Radio-X-ray Time Lags in GX 339-4: Probing Magnetic Field Transport in Black Hole Accretion

TL;DR

This study analyzes radio and X-ray time delays in GX 339-4 to understand magnetic field transport and jet-accretion coupling during outbursts.

Contribution

It introduces a method to measure and interpret radio-X-ray time lags, linking them to magnetic field dynamics in black hole accretion systems.

Findings

Radio emission precedes X-ray in rising hard state by ~3 days.

Radio emission lags X-ray in decaying hard state by ~8 days.

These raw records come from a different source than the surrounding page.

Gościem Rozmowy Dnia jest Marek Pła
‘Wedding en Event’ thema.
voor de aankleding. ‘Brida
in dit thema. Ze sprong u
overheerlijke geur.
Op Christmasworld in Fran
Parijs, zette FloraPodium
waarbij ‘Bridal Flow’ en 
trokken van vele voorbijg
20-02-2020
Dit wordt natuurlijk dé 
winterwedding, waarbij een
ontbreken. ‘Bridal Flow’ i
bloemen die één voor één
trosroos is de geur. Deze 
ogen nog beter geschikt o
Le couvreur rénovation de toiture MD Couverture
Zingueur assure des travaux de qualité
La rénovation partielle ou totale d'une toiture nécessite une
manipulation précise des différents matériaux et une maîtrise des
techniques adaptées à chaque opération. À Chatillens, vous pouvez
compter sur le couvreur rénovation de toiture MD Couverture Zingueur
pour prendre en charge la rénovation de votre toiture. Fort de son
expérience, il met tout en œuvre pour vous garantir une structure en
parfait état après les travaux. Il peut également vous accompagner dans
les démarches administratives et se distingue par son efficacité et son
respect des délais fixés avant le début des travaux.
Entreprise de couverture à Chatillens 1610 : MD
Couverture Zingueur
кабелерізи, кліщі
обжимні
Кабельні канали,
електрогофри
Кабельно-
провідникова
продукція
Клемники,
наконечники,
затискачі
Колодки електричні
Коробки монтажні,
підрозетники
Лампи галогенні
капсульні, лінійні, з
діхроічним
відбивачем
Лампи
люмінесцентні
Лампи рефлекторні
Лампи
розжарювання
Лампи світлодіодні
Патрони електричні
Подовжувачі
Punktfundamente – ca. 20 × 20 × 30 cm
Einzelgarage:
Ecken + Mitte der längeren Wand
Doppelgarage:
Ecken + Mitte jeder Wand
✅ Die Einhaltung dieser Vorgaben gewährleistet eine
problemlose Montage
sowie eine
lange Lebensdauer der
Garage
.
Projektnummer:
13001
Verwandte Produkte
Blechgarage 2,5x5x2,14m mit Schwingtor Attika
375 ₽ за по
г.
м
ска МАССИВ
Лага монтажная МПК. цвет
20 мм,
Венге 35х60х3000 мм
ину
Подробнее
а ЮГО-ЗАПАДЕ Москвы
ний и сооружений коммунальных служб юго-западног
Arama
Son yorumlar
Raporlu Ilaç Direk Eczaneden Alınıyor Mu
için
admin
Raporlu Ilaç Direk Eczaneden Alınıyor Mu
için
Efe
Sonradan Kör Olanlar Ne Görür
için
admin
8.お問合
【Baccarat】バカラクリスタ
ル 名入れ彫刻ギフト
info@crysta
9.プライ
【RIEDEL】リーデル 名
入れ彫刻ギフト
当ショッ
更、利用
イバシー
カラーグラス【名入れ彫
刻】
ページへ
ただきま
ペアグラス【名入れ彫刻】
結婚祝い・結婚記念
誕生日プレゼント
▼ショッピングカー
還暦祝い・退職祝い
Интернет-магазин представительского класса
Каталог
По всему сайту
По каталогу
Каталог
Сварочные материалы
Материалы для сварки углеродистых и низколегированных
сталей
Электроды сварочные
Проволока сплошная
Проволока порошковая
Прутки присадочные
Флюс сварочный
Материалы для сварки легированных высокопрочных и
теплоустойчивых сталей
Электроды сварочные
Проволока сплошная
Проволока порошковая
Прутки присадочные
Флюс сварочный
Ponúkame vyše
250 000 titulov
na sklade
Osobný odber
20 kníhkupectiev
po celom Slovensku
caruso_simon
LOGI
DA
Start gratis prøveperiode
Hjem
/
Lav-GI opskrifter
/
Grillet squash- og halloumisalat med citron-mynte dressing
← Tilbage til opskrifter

Magnetic field estimates explain observed time delay patterns.

Abstract

We present an analysis of the time delay between the radio emission and the X-ray Compton luminosity during the 2010-2011 outburst of GX 339-4. Using the interpolated cross-correlation function (ICCF), we measure the time delay between the Compton luminosity and the radio luminosity, and find that during the rising hard state, the radio emission precedes the Compton luminosity by approximately 3 days. In contrast, in the decaying hard state, the radio emission lags behind the Compton luminosity by about 8 days. By estimating the mass accretion rate and the disk truncation radius, the calculated inner magnetic field can account for both the radio delay in the decaying hard state and the radio precedence in the rising hard state. The time delays observed in different outbursts across multiple sources are compared further, and the underlying physical mechanisms account for this difference are discussed. These results provide insights into the evolving coupling between the inner accretion flow and the jet in black hole X-ray binaries.